Galardonada con premios nacionales e internacionales y convertida en atractivo turístico, la obra ha dado razones de orgullo a su diseñador, el arquitecto Giancarlo Mazzanti; a su gestor, el también arquitecto y exgerente de la EDU, Alejandro Echeverri Restrepo, y a su inspirador. También se ha empleado como signo ante el mundo de una ciudad que cambió. Conocidos el daño en las fachadas externas e interna, el arquitecto diseñador y los directivos de la firma constructora han ofrecido explicaciones, y los últimos han reiterado su disposición a atender el proceso judicial que la Alcaldía de Medellín anuncia que va a iniciar a fin de recuperar los muy significativos recursos públicos que deberá invertir en esta temprana reparación.


El pasado mes de febrero, cuando se hizo la entrega de la primera fase de los estudios, los directivos de la Facultad de Minas aclararon los límites de su responsabilidad en este proceso, señalando que “el alcance de la investigación no llega al señalamiento de responsables, ello le compete a otras instituciones, la labor de la Facultad consiste en emitir un concepto técnico”. Con la prudencia que su condición de académicos les impone, los expertos señalaron a quienes compete, la ciudadanía, los medios de comunicación, los órganos de control, el Estado, su obligación de intervenir para identificar responsabilidades y buscar la restitución del patrimonio público y los derechos colectivos vulnerados por la toma de decisiones que no atendieron el bien común.

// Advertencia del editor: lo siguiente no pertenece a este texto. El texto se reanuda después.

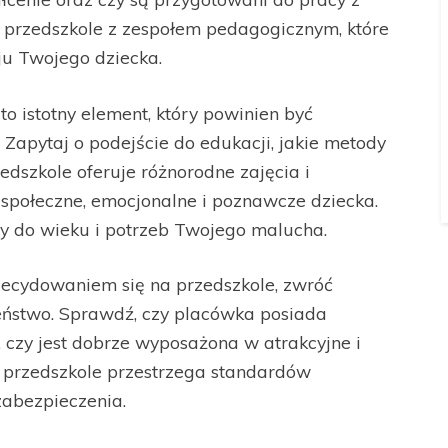
ć przedszkole z zespołem pedagogicznym, które
ju Twojego dziecka.
 istotny element, który powinien być
Zapytaj o podejście do edukacji, jakie metody
zedszkole oferuje różnorodne zajęcia i
i społeczne, emocjonalne i poznawcze dziecka.
ny do wieku i potrzeb Twojego malucha.
ecydowaniem się na przedszkole, zwróć
zeństwo. Sprawdź, czy placówka posiada
 czy jest dobrze wyposażona w atrakcyjne i
e przedszkole przestrzega standardów
zabezpieczenia.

A la fecha, se han producido reclamos aislados de algunos dirigentes políticos, ningún acto público en ejercicio de deberes constitucionales y legales. 


En los mismos seis meses transcurridos tras la entrega de ese primer y concluyente estudio sobre descuidos serios en una obra tan icónica para la ciudad, los medios de comunicación regionales y nacionales, los ciudadanos y los órganos de control han realizado cuidadoso, y justo seguimiento, a las afectaciones al patrimonio de centenares de familias que adquirieron viviendas construidas por la firma CDO. Esta vigilancia mantiene viva la esperanza de que haya justicia para quienes resultaron afectados por fallas constructivas atribuibles a una firma privada. Y eso, aunque penoso para algunos, es un ejercicio ciudadano responsable. El mismo que asumimos y que la sociedad entera deberá practicar para defender el interés público representado en los recursos invertidos en el Parque Biblioteca y los que ahora se tendrán que gastar en una reparación imprevista, temprana y casi tan costosa como la construcción de la obra.